Теперь ему с огнем было не сыскать не то что знахаря, который мог бы продать какую-нибудь траву или настойку, что помогла бы справиться с кошмарами, но и ведуна, на которого он возлагал большие надежды. Тот-то точно мог искоренить проблему, пусть и за деньги (а кому сейчас просто?), но раз и навсегда.
О новой лошади он и думать перестал. Вынашивал смутную мысль пустить стригоевское золото на хорошего резвого коня, но теперь нашел проклятым деньгам более достойное применение. Ведь все что ни делается, делается к лучшему? Так ведь? В его случае — да. И первым делом в бесконечном списке была сдача нерадивого Адама в руки отца.
Сам мальчишка заметно притих сразу после того, как назвал адрес на улице Ремесленников.
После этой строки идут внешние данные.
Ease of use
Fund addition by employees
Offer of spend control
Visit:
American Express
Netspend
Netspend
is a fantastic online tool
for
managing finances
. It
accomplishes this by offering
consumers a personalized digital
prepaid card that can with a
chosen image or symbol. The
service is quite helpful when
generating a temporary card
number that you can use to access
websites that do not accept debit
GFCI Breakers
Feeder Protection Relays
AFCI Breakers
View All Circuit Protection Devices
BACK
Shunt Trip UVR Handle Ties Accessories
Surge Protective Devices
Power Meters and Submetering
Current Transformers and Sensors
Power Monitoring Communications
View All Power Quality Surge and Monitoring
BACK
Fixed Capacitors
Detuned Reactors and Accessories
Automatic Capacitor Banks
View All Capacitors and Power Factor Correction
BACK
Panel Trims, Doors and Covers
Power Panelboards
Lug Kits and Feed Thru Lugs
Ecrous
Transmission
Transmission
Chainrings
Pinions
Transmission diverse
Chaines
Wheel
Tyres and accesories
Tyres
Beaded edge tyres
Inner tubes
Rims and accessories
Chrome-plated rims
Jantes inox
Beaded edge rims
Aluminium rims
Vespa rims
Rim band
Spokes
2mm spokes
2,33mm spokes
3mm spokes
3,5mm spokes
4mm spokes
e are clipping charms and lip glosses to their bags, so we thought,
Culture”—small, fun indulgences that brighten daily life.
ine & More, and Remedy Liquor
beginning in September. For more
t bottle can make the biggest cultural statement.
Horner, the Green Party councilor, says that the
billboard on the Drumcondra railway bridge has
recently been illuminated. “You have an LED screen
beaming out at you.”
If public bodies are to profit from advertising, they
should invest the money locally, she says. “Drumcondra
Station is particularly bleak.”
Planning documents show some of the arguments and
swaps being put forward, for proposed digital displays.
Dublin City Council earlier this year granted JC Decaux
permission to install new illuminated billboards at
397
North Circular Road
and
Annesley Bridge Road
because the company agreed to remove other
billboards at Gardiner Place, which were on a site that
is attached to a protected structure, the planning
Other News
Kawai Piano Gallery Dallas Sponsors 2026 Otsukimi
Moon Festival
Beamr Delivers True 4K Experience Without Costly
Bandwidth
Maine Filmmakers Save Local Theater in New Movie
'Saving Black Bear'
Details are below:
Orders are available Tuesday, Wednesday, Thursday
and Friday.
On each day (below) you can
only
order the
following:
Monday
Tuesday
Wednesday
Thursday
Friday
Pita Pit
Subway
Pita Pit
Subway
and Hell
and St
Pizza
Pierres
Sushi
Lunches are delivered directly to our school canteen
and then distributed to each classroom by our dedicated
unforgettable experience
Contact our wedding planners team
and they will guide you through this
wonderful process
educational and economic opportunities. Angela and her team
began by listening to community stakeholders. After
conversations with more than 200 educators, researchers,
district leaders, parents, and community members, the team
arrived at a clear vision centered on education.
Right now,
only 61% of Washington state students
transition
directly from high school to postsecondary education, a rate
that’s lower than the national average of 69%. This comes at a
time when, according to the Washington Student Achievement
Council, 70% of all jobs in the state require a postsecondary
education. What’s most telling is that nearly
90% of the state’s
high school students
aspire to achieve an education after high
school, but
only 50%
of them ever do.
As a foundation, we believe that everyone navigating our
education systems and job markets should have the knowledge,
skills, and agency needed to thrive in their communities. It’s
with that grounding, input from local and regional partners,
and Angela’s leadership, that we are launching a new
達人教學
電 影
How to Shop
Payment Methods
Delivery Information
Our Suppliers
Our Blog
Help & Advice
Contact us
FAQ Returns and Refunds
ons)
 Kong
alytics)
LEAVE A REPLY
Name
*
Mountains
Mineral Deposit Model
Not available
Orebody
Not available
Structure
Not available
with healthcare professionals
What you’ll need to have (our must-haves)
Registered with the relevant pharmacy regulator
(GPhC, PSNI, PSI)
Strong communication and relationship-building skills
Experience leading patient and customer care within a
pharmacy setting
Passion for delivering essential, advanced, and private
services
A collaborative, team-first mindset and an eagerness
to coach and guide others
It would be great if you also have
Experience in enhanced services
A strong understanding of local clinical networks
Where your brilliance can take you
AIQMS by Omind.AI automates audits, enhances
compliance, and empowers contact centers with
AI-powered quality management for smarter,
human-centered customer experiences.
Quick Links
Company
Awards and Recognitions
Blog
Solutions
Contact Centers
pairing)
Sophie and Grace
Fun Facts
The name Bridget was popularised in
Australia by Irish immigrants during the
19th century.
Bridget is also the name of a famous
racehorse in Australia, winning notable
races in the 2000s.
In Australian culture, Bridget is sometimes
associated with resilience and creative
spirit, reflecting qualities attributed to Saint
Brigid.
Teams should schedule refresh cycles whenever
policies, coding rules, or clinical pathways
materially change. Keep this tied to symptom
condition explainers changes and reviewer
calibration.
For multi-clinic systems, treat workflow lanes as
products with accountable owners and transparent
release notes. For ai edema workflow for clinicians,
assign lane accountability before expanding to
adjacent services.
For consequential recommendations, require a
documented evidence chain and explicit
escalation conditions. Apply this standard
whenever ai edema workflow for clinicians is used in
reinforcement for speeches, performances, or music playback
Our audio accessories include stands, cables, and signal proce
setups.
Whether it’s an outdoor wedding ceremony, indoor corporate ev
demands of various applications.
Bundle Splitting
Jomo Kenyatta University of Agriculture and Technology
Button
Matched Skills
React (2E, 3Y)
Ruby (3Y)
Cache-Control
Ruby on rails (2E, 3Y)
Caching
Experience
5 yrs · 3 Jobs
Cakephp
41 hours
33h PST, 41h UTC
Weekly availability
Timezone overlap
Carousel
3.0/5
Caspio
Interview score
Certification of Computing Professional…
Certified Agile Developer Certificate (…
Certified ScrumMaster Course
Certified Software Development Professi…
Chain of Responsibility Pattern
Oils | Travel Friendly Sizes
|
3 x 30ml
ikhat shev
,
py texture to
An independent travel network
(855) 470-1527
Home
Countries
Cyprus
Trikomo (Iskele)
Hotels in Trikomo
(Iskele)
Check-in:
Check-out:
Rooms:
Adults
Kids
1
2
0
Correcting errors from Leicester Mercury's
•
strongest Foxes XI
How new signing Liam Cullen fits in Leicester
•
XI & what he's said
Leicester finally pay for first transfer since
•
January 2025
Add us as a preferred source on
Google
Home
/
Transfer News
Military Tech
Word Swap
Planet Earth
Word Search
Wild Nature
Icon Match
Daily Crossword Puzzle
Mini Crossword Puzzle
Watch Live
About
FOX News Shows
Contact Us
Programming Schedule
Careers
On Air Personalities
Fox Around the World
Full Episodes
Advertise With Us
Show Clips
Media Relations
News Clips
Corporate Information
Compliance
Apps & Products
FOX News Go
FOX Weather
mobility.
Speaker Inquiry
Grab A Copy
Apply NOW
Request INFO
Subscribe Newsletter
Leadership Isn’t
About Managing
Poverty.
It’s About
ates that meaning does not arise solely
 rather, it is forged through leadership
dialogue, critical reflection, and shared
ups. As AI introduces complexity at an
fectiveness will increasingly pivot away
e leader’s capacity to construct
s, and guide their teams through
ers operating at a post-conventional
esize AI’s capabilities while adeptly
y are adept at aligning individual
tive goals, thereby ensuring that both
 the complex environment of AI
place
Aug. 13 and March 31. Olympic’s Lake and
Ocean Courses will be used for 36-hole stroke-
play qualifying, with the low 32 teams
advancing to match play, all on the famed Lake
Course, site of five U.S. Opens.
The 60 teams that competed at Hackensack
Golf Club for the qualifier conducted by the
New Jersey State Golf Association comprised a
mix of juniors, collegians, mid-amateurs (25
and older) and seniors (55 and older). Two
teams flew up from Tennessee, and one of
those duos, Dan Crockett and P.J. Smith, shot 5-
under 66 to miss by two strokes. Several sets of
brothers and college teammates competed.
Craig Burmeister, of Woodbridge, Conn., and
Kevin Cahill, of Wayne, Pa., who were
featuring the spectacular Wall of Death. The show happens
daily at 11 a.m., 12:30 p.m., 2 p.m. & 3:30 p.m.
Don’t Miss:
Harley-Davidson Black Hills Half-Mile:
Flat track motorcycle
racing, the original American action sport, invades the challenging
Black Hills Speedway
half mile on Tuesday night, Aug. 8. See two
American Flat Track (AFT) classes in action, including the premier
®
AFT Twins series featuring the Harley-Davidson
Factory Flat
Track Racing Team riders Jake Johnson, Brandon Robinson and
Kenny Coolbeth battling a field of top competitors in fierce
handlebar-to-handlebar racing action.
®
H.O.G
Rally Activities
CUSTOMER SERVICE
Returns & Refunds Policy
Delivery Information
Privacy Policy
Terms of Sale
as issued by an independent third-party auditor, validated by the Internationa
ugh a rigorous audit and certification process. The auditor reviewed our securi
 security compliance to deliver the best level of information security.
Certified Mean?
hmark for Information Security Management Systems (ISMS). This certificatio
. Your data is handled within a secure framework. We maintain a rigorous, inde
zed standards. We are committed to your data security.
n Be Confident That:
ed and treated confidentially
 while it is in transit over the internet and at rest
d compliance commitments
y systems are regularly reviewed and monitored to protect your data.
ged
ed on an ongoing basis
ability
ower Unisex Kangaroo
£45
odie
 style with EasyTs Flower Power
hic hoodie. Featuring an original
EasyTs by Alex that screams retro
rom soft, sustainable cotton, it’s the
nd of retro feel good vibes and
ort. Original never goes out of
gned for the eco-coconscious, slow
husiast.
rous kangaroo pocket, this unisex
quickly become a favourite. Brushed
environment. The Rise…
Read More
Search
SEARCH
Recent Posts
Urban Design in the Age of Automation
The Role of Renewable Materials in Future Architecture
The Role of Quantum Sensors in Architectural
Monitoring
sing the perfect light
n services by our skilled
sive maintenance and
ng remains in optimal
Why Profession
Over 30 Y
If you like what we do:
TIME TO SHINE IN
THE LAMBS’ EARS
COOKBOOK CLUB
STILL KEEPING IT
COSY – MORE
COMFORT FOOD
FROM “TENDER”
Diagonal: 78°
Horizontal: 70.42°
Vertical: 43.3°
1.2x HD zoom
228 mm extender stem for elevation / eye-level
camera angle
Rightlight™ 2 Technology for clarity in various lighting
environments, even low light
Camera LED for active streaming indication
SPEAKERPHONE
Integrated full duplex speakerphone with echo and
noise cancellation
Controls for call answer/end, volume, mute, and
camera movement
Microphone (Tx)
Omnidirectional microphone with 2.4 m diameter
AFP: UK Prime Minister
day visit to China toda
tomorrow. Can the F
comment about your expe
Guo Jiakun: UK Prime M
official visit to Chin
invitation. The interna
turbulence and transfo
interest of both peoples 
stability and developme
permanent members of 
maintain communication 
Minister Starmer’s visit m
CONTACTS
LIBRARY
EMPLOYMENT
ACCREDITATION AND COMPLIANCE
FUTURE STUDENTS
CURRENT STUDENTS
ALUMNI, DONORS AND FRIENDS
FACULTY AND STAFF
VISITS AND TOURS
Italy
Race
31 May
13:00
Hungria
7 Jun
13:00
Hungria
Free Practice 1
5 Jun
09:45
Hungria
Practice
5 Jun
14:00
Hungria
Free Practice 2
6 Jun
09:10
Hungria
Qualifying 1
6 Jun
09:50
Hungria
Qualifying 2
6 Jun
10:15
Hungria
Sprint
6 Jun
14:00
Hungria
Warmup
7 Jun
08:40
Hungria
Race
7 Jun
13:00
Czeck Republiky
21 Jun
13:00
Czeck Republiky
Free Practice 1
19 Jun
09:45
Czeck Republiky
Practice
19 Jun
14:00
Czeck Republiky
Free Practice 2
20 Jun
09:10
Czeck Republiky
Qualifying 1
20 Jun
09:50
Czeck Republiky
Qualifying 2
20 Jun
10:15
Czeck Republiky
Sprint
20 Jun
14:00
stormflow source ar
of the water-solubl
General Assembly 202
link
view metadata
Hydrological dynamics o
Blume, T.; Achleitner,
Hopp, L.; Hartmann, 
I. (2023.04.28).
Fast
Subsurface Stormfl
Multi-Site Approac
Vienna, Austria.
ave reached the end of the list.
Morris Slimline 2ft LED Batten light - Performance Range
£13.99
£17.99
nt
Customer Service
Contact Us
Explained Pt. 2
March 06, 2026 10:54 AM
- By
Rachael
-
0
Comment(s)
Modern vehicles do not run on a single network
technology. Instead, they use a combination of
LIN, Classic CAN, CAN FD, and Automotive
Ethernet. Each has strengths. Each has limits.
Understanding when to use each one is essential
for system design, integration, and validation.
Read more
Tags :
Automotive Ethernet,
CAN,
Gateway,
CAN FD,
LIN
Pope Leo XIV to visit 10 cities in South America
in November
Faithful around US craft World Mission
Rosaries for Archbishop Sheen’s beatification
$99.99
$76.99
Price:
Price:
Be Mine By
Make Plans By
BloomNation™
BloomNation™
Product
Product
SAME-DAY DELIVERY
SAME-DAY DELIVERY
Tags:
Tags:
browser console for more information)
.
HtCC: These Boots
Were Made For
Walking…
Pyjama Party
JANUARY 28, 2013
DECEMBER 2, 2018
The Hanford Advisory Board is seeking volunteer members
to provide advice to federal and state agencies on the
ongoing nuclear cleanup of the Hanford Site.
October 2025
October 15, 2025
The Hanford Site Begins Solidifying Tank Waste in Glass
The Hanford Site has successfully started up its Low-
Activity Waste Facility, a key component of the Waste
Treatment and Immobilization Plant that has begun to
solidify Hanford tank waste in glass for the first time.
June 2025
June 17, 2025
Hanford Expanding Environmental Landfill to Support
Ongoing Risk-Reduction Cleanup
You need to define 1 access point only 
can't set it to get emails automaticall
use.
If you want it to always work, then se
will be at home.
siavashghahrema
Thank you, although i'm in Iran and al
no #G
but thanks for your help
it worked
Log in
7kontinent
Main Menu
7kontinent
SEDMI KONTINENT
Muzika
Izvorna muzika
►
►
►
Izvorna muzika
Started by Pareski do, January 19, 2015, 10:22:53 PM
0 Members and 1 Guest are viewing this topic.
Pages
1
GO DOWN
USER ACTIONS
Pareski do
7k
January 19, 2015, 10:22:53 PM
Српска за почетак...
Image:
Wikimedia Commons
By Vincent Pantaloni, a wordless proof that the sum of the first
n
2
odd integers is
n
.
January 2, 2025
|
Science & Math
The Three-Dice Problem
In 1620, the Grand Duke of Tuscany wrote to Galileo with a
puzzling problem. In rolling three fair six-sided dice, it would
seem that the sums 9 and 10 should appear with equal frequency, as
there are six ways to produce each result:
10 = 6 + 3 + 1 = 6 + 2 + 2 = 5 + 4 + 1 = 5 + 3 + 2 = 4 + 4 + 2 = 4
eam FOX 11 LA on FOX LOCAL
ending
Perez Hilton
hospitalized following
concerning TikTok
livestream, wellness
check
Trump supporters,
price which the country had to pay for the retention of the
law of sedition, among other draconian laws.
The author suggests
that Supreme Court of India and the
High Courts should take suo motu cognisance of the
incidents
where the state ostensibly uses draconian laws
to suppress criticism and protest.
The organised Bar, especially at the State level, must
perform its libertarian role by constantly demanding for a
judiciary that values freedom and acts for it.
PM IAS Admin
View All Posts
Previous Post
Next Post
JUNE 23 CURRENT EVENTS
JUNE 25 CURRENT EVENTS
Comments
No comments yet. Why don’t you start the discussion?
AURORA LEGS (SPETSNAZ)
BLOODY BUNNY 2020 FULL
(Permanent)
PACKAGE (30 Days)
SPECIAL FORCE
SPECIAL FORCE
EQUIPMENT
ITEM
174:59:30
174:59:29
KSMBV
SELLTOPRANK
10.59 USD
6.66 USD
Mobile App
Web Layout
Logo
И становился все мрачнее и дерганнее по мере того, как охотник безошибочно выбирал короткий путь, петляя по переулкам, ведущий прямо к ремню и розгам. Исгерд усмехнулся бы, да не мог. Бессознательно искал глазами рыжую макушку вампира в толпе, вид которой заставил бы его что есть духу рвануть из Гласерна, так, чтобы только пятки сверкали, и, наверное, повеситься на ближайшем суку. Один черт другого выхода не осталось бы. Вампиру удалось бы уничтожить все и сразу. Не оставив выбора…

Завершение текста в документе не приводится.